Kanzler S, Baumann M, Schirmacher P, Dries V, Bayer E, Gerken G, Dienes H P, Lohse A W
Department of Medicine, Johannes Gutenberg-University, Mainz, Germany.
J Viral Hepat. 2001 Nov;8(6):430-7. doi: 10.1046/j.1365-2893.2001.00314.x.

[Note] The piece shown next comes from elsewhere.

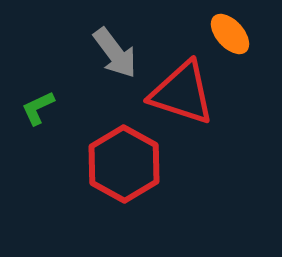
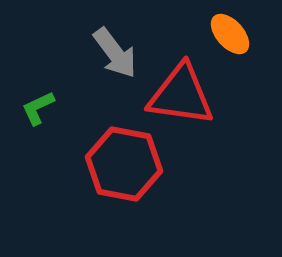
red triangle: moved 1 px left, 2 px down; rotated 10 degrees counterclockwise
red hexagon: rotated 18 degrees counterclockwise
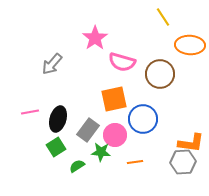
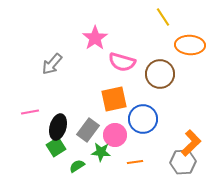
black ellipse: moved 8 px down
orange L-shape: rotated 52 degrees counterclockwise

Although many patients with chronic viral hepatitis C infection suffer from progressive liver disease, the rate of fibrosis progression is highly variable and some patients do not show any measurable progression. However, our ability to predict which patients progress is very limited. Since transforming growth factor-beta (TGF-beta) is a key mediator of liver fibrogenesis, we assessed the predictive role of TGF-beta for fibrogenesis in chronic hepatitis C. We studied 39 patients with chronic hepatitis C in whom two liver biopsies were taken at least 12 months apart, and who did not receive therapy during this period. TGF-beta was measured by bioassay and by ELISA in serum samples taken at the time of the first biopsies, and TGF-beta was determined semiquantitatively by immunostaining of liver biopsy sections. Fibrosis was scored blinded in the biopsy samples by two pathologists independently. There was a close correlation between TGF-beta serum levels and the rate of fibrosis progression. Patients with no progression of fibrosis had significantly lower (59 ng/mL +/- 22) TGF-beta serum levels than patients with progressive disease (115 ng/mL +/- 20), and a TGF-beta level below 75 ng/mL was predictive for stable disease. Immunohistology for TGF-beta in biopsy samples was also predictive for progressive liver disease with fibrosis progression found in those patients displaying staining of hepatocytes and sinusoidal cells. No such correlation was found with other markers such as procollagen III peptide, viral load or transaminase levels. These results further support the role of TGF-beta in liver fibrogenesis, and offer an opportunity to predict clinical disease progression, which may help in selecting patients who are in need of therapeutic interventions.
虽然许多慢性丙型肝炎病毒感染患者患有进行性肝病,但纤维化进展速率差异很大,一些患者未显示出任何可测量的进展。然而,我们预测哪些患者会进展的能力非常有限。由于转化生长因子-β(TGF-β)是肝纤维化形成的关键介质,我们评估了TGF-β在慢性丙型肝炎纤维化形成中的预测作用。我们研究了39例慢性丙型肝炎患者,这些患者至少间隔12个月进行了两次肝活检,且在此期间未接受治疗。在首次活检时采集的血清样本中,通过生物测定法和酶联免疫吸附测定法测量TGF-β,并通过肝活检切片的免疫染色对TGF-β进行半定量测定。两名病理学家对活检样本中的纤维化进行独立的盲法评分。TGF-β血清水平与纤维化进展速率密切相关。纤维化无进展的患者TGF-β血清水平(59 ng/mL±22)显著低于疾病进展的患者(115 ng/mL±20),TGF-β水平低于75 ng/mL可预测疾病稳定。活检样本中TGF-β的免疫组织学检查也可预测进行性肝病,在那些肝细胞和窦状隙细胞染色的患者中发现有纤维化进展。未发现与其他标志物如Ⅲ型前胶原肽、病毒载量或转氨酶水平有此类相关性。这些结果进一步支持了TGF-β在肝纤维化形成中的作用,并提供了预测临床疾病进展的机会,这可能有助于选择需要治疗干预的患者。